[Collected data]

■ ■ ■ ■ ■

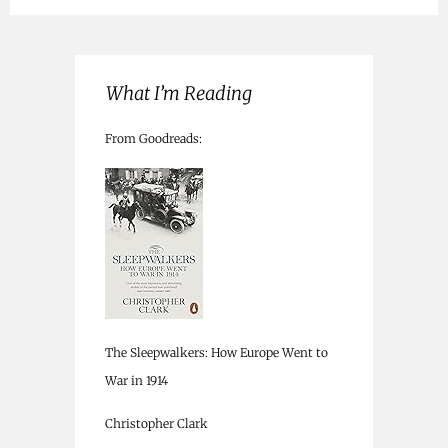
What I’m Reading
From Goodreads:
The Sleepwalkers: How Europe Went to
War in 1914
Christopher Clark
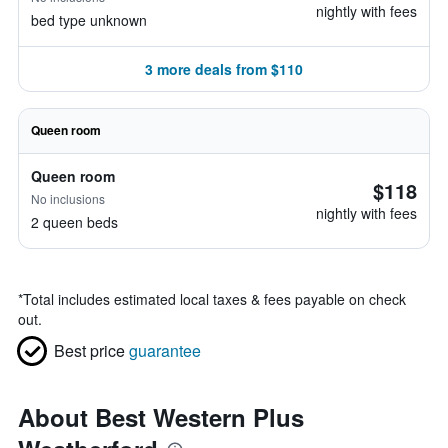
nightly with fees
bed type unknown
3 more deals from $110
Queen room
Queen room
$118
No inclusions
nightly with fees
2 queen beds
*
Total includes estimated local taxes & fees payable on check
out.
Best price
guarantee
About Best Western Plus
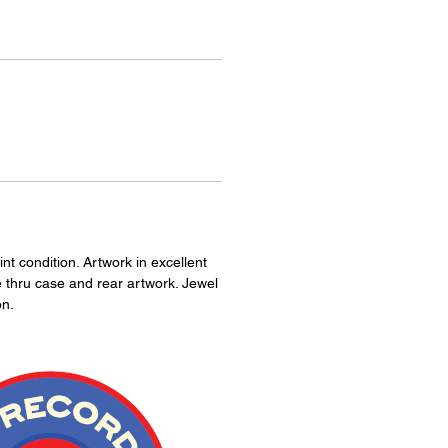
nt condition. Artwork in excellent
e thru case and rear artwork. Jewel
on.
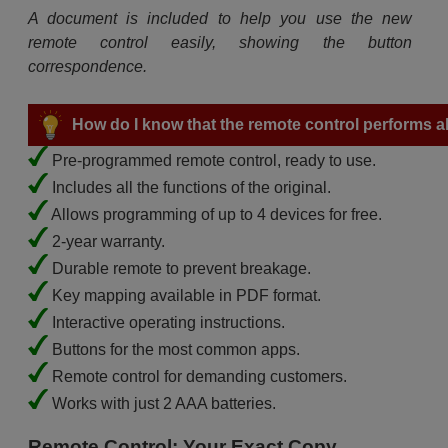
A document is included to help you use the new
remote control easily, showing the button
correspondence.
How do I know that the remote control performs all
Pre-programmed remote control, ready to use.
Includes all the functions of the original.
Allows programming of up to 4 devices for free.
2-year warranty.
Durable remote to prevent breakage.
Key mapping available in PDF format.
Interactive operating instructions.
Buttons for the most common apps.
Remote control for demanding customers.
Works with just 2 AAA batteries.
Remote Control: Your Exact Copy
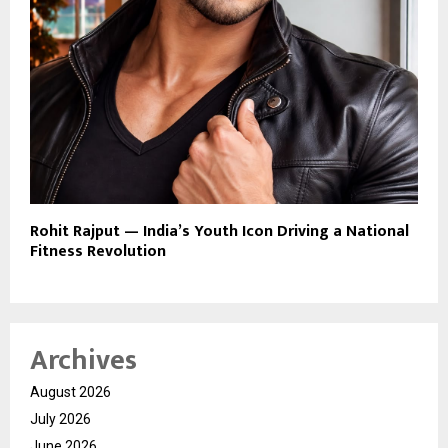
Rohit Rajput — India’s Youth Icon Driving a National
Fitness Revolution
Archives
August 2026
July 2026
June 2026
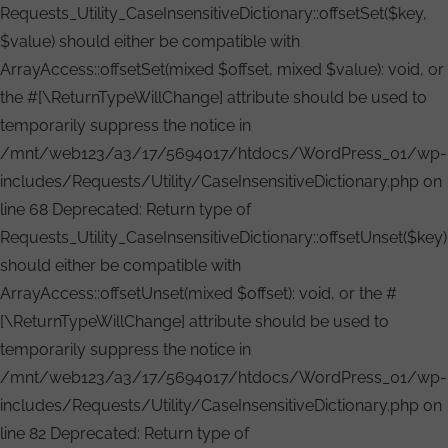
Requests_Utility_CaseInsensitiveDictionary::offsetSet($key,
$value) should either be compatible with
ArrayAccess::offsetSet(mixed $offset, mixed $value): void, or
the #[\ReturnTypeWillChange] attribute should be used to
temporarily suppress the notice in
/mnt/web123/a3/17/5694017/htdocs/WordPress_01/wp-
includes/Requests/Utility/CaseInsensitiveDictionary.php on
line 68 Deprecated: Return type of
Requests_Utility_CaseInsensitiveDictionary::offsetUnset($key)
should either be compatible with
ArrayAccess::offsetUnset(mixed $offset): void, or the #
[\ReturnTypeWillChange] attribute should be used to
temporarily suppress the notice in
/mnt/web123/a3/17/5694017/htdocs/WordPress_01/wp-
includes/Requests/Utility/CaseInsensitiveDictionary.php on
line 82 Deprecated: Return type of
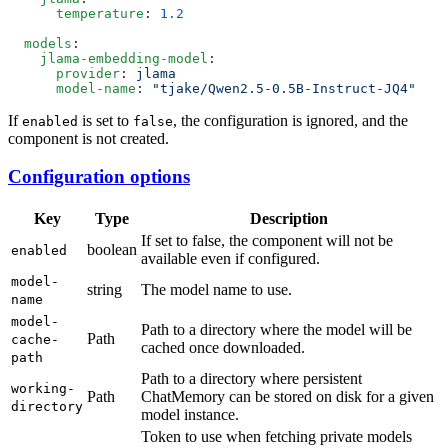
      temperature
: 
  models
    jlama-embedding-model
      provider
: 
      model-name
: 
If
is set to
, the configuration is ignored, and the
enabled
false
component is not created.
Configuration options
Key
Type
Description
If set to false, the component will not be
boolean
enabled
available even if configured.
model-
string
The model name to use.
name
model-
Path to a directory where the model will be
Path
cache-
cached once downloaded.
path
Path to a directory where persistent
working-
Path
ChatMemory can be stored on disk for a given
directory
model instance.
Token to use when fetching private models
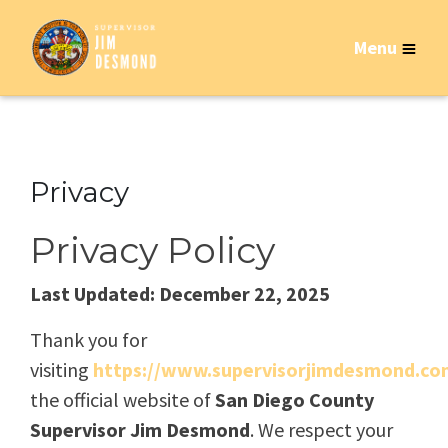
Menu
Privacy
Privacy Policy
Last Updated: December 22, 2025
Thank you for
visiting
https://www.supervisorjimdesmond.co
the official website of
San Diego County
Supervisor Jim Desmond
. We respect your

■ ■ ■ ■ ■

About this task:
What is needed is each line from the records with the word "should" in it.

Response to this exercise:
$value) should either be compatible with
the #[\ReturnTypeWillChange] attribute should be used to
should either be compatible with
[\ReturnTypeWillChange] attribute should be used to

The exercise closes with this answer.